In the beginning, an anonymous young fellow, who called himself Diablo, started calling me Tree a few years back at a site called Intentblog (now closed). A couple of times I wrote about camping by the Missouri River, and mentioned a few of the things (including spiritual awakenings) that I’d experienced at my favorite spot. He must have thought I was stationed there, or had put down roots there, in order to see me as a tree. Since he claimed to be in his 20’s, and I was 50+, I thought of him as a fictitious nephew, which made me his uncle – Uncle Tree.
Father Tree would have made me look like a priest, and Brother Tree sounds to me like a deacon, and I didn’t want to be cornered into anything too specific, such as Elder Tree, Sir Willow or Mr. Elmwood.
Me2 was my first moniker. This symbol contains a few meanings for me. It’s not funny or sad, in and of itself. It is rather more neutral than Uncle Tree, which I see as putting me in the category of goofy and kooky, but in a familiar and unassuming sort of way. It’s been fun to play with, and I’m still growing into it. I don’t always write from his perspective, as if I were actually a talking tree. That’s impossible! Although, I do have a couple of poems which he wrote, and I hope to create more at some period in the future.
My intentions for writing have changed over the course of the last 10 years or so. I started with notebook and pen, and then, about 7 years ago, I bought our first computer. Behind the curve there, huh? For the most part, and from the start, I have maintained the inclination to leave something valuable behind for the sake of my children, and for the love of my children’s children’s children.

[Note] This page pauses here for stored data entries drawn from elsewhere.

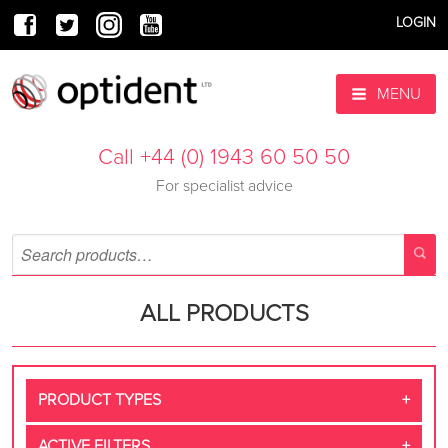
LOGIN
MENU
Call +44 (0) 1943 60 50 50
For specialist advice
ALL PRODUCTS
PRODUCT TYPES
ACTIVE FILTERS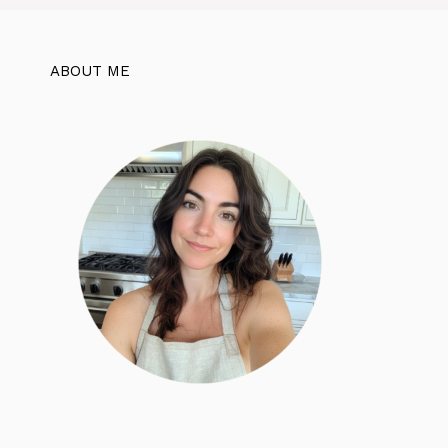
ABOUT ME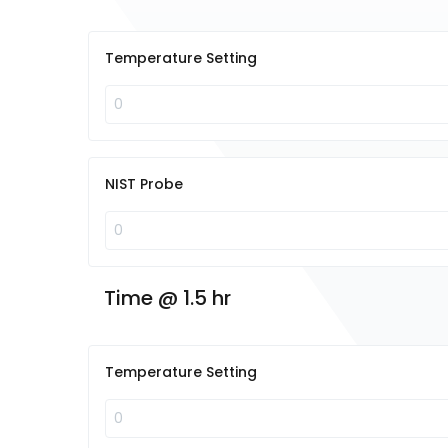
Temperature Setting
NIST Probe
Time @ 1.5 hr
Temperature Setting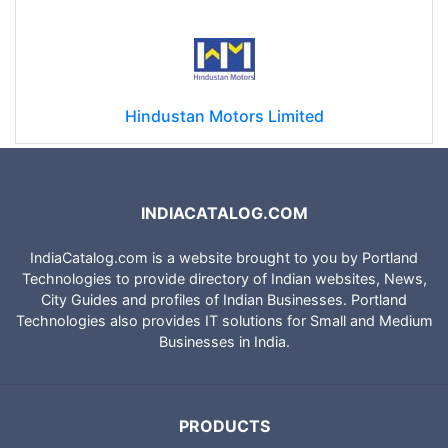
Hindustan Motors Limited
INDIACATALOG.COM
IndiaCatalog.com is a website brought to you by Portland
Technologies to provide directory of Indian websites, News,
City Guides and profiles of Indian Businesses. Portland
Technologies also provides IT solutions for Small and Medium
Businesses in India.
PRODUCTS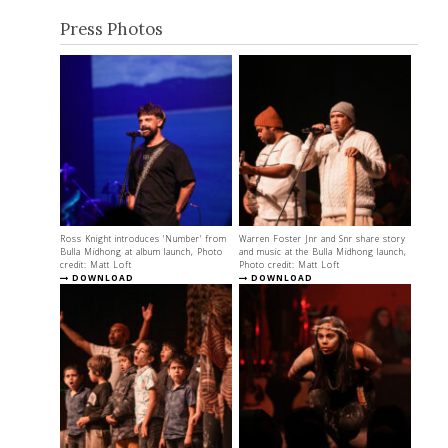
Press Photos
Ross Knight introduces 'Number' from
Warren Foster Jnr and Snr share story
Bulla Midhong at album launch, Photo
and music at the Bulla Midhong launch,
credit: Matt Loft
Photo credit: Matt Loft
DOWNLOAD
DOWNLOAD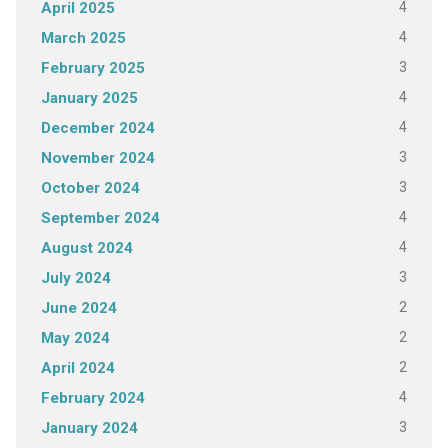
4
April 2025
4
March 2025
3
February 2025
4
January 2025
4
December 2024
3
November 2024
3
October 2024
4
September 2024
4
August 2024
3
July 2024
2
June 2024
2
May 2024
2
April 2024
4
February 2024
3
January 2024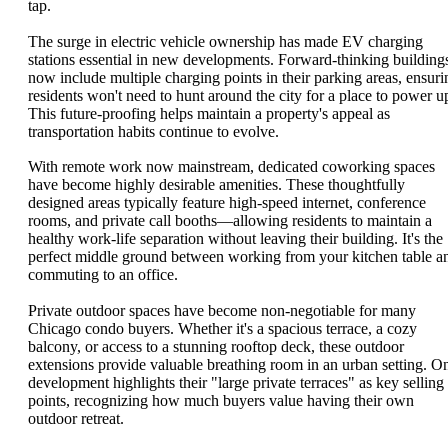
tap.
The surge in electric vehicle ownership has made EV charging
stations essential in new developments. Forward-thinking building
now include multiple charging points in their parking areas, ensuri
residents won't need to hunt around the city for a place to power u
This future-proofing helps maintain a property's appeal as
transportation habits continue to evolve.
With remote work now mainstream, dedicated coworking spaces
have become highly desirable amenities. These thoughtfully
designed areas typically feature high-speed internet, conference
rooms, and private call booths—allowing residents to maintain a
healthy work-life separation without leaving their building. It's the
perfect middle ground between working from your kitchen table a
commuting to an office.
Private outdoor spaces have become non-negotiable for many
Chicago condo buyers. Whether it's a spacious terrace, a cozy
balcony, or access to a stunning rooftop deck, these outdoor
extensions provide valuable breathing room in an urban setting. O
development highlights their "large private terraces" as key selling
points, recognizing how much buyers value having their own
outdoor retreat.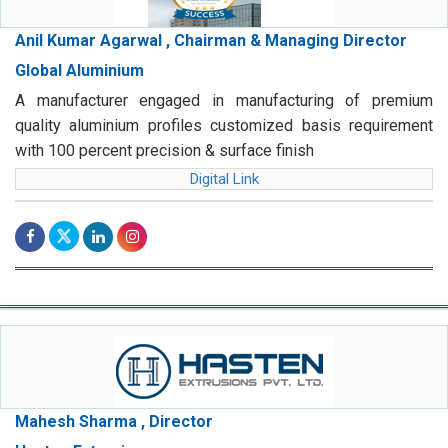
Anil Kumar Agarwal , Chairman & Managing Director
Global Aluminium
A manufacturer engaged in manufacturing of premium
quality aluminium profiles customized basis requirement
with 100 percent precision & surface finish
Digital Link
Mahesh Sharma , Director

I still see that as reason enough to wail away, that they might look back someday in wonder of just what kind of thoughts came out of the roots of their dear and (someday) dearly departed favorite Uncle Tree. Let them know that I wasn’t afraid to voice my opinions, and neither did I lack courage in the art of spinning words around in my head in an effort to make sensible the biggest universal questions that a tree like me can bring to fruition.
My outlook on life is not always positive or optimistic. I accept the full range of emotions as a matter of course. It’s only natural. To deny is to lie to one’s self, and when we do, we’re not fooling anybody but ourselves. The reasons I have for writing poetry the way I do are too numerous to go into here. I want to read your thoughts for you, and speak about it when you can’t seem to find the right words to use yourself. And, of course, if I can bring someone to tears, whether they be joyful ones or sorrowful ones, I would rightfully call that my crowning achievement.
Help yourself to the woods! You never know what you’ll find hiding around the bend unless you look. Be brave! Put yourself into vacation mode and take your sweet time. Relax and enjoy, and do please let me know what you are thinking. This tree loves to talk!